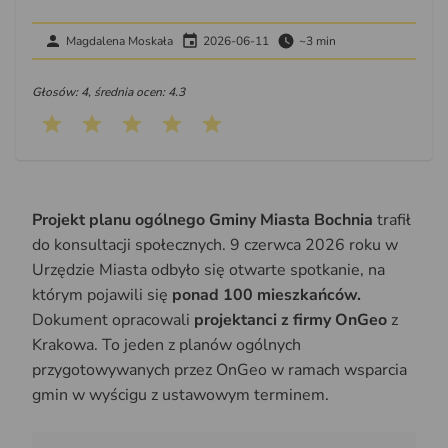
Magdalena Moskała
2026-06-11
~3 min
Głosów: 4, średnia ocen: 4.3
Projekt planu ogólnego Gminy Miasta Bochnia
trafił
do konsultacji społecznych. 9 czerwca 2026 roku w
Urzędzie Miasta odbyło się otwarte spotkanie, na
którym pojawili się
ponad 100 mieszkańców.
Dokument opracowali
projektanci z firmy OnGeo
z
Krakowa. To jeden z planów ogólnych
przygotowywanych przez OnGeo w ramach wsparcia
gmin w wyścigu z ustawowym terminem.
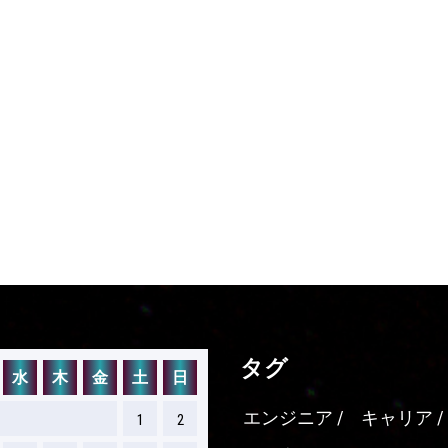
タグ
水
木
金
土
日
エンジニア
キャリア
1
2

★ ★ ★ ★

**WORK TASK:**
Where a line above holds the word "Miasta", copy it.

**SOLUTION TO THIS PROBLEM:**
Projekt planu ogólnego Gminy Miasta Bochnia
Urzędzie Miasta odbyło się otwarte spotkanie, na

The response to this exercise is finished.